» WHAT IS EXPECTED: Would you repeat the listing below verbatim and drop the images?
☆ ☆ ☆ ☆ ☆
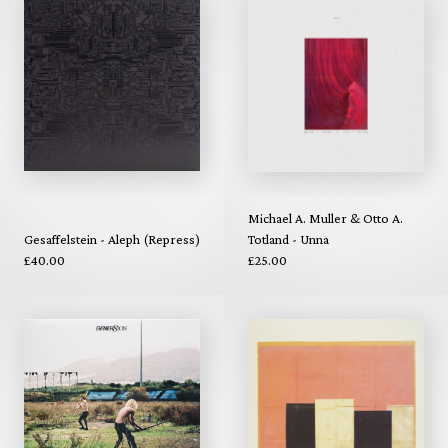
Michael A. Muller & Otto A.
Gesaffelstein - Aleph (Repress)
Totland - Unna
£40.00
£25.00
☆ ☆ ☆ ☆ ☆
» EXPECTED ANSWER:
Michael A. Muller & Otto A.
Gesaffelstein - Aleph (Repress)
Totland - Unna
£40.00
£25.00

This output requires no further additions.